# Page images and extracted text
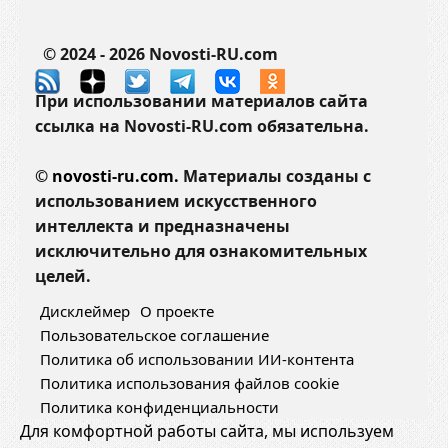
© 2024 - 2026 Novosti-RU.com
При использовании материалов сайта
ссылка на Novosti-RU.com обязательна.
©
novosti-ru.com.
Материалы созданы с
использованием искусственного
интеллекта и предназначены
исключительно для ознакомительных
целей.
Дисклеймер
О проекте
Пользовательское соглашение
Политика об использовании ИИ-контента
Политика использования файлов cookie
Политика конфиденциальности
Для комфортной работы сайта, мы используем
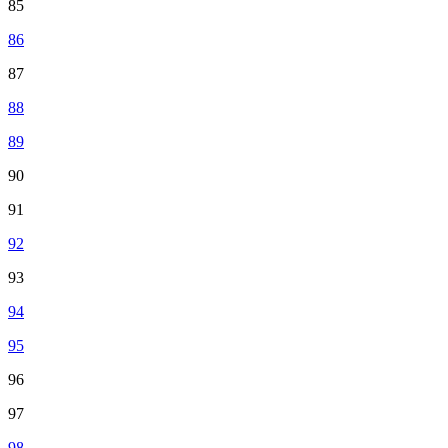
85
86
87
88
89
90
91
92
93
94
95
96
97
98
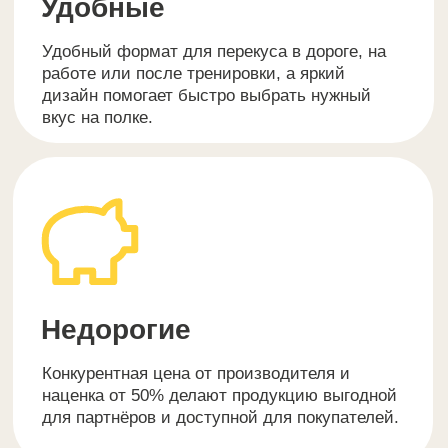
Магазины
спортивного
питания
100%
Совместимость:
Фитнес клубы
и фитнес бары
100%
Совместимость:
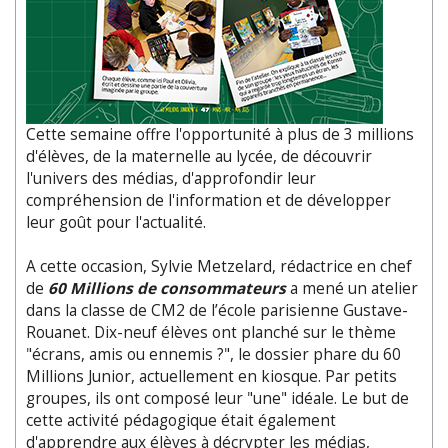
Cette semaine offre l'opportunité à plus de 3 millions
d'élèves, de la maternelle au lycée, de découvrir
l'univers des médias, d'approfondir leur
compréhension de l'information et de développer
leur goût pour l'actualité.
A cette occasion, Sylvie Metzelard, rédactrice en chef
de
60 Millions de consommateurs
a mené un atelier
dans la classe de CM2 de l’école parisienne Gustave-
Rouanet. Dix-neuf élèves ont planché sur le thème
"écrans, amis ou ennemis ?", le dossier phare du 60
Millions Junior, actuellement en kiosque. Par petits
groupes, ils ont composé leur "une" idéale. Le but de
cette activité pédagogique était également
d'apprendre aux élèves à décrypter les médias,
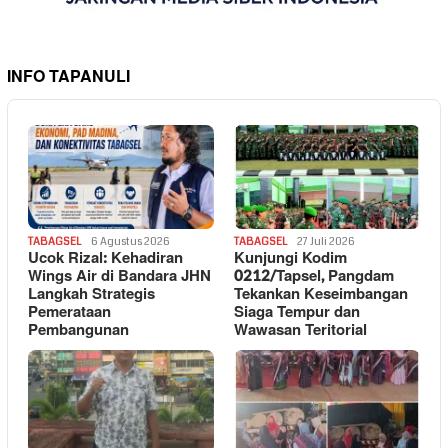
INFO TAPANULI
TABAGSEL
6 Agustus 2026
TABAGSEL
27 Juli 2026
Ucok Rizal: Kehadiran
Kunjungi Kodim
Wings Air di Bandara JHN
0212/Tapsel, Pangdam
Langkah Strategis
Tekankan Keseimbangan
Pemerataan
Siaga Tempur dan
Pembangunan
Wawasan Teritorial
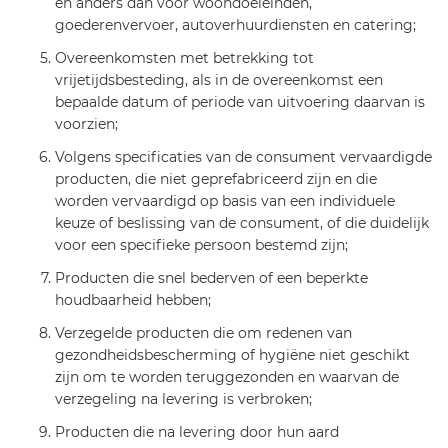
en anders dan voor woondoeleinden,
goederenvervoer, autoverhuurdiensten en catering;
Overeenkomsten met betrekking tot
vrijetijdsbesteding, als in de overeenkomst een
bepaalde datum of periode van uitvoering daarvan is
voorzien;
Volgens specificaties van de consument vervaardigde
producten, die niet geprefabriceerd zijn en die
worden vervaardigd op basis van een individuele
keuze of beslissing van de consument, of die duidelijk
voor een specifieke persoon bestemd zijn;
Producten die snel bederven of een beperkte
houdbaarheid hebben;
Verzegelde producten die om redenen van
gezondheidsbescherming of hygiëne niet geschikt
zijn om te worden teruggezonden en waarvan de
verzegeling na levering is verbroken;
Producten die na levering door hun aard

# Task brief
Give back every record above word for word; the pictures have no place in it.

# Response to the exercise
© 2024 - 2026 Novosti-RU.com
При использовании материалов сайта
ссылка на Novosti-RU.com обязательна.
©
novosti-ru.com.
Материалы созданы с
использованием искусственного
интеллекта и предназначены
исключительно для ознакомительных
целей.
Дисклеймер
О проекте
Пользовательское соглашение
Политика об использовании ИИ-контента
Политика использования файлов cookie
Политика конфиденциальности
Для комфортной работы сайта, мы используем
85
86
87
88
89
90
91
92
93
94
95
96
97
98
Магазины
спортивного
питания
100%
Совместимость:
Фитнес клубы
и фитнес бары
100%
Совместимость:
Cette semaine offre l'opportunité à plus de 3 millions
d'élèves, de la maternelle au lycée, de découvrir
l'univers des médias, d'approfondir leur
compréhension de l'information et de développer
leur goût pour l'actualité.
A cette occasion, Sylvie Metzelard, rédactrice en chef
de
60 Millions de consommateurs
a mené un atelier
dans la classe de CM2 de l’école parisienne Gustave-
Rouanet. Dix-neuf élèves ont planché sur le thème
"écrans, amis ou ennemis ?", le dossier phare du 60
Millions Junior, actuellement en kiosque. Par petits
groupes, ils ont composé leur "une" idéale. Le but de
cette activité pédagogique était également
d'apprendre aux élèves à décrypter les médias,
INFO TAPANULI
TABAGSEL
6 Agustus 2026
TABAGSEL
27 Juli 2026
Ucok Rizal: Kehadiran
Kunjungi Kodim
Wings Air di Bandara JHN
0212/Tapsel, Pangdam
Langkah Strategis
Tekankan Keseimbangan
Pemerataan
Siaga Tempur dan
Pembangunan
Wawasan Teritorial
en anders dan voor woondoeleinden,
goederenvervoer, autoverhuurdiensten en catering;
Overeenkomsten met betrekking tot
vrijetijdsbesteding, als in de overeenkomst een
bepaalde datum of periode van uitvoering daarvan is
voorzien;
Volgens specificaties van de consument vervaardigde
producten, die niet geprefabriceerd zijn en die
worden vervaardigd op basis van een individuele
keuze of beslissing van de consument, of die duidelijk
voor een specifieke persoon bestemd zijn;
Producten die snel bederven of een beperkte
houdbaarheid hebben;
Verzegelde producten die om redenen van
gezondheidsbescherming of hygiëne niet geschikt
zijn om te worden teruggezonden en waarvan de
verzegeling na levering is verbroken;
Producten die na levering door hun aard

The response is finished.